## How to complete this task:
Output only the entries, exactly as given, without the pictures.

## Records supplied:

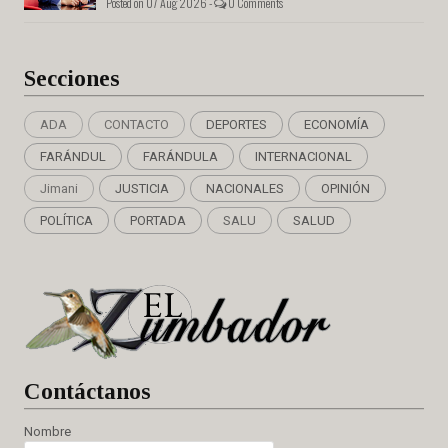
Posted on 07 Aug 2026 -
0 Comments
Secciones
ADA
CONTACTO
DEPORTES
ECONOMÍA
FARÁNDUL
FARÁNDULA
INTERNACIONAL
Jimani
JUSTICIA
NACIONALES
OPINIÓN
POLÍTICA
PORTADA
SALU
SALUD
Cont
áctanos
Nombre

## Answer area:
Posted on 07 Aug 2026 -
0 Comments
Secciones
ADA
CONTACTO
DEPORTES
ECONOMÍA
FARÁNDUL
FARÁNDULA
INTERNACIONAL
Jimani
JUSTICIA
NACIONALES
OPINIÓN
POLÍTICA
PORTADA
SALU
SALUD
Cont
áctanos
Nombre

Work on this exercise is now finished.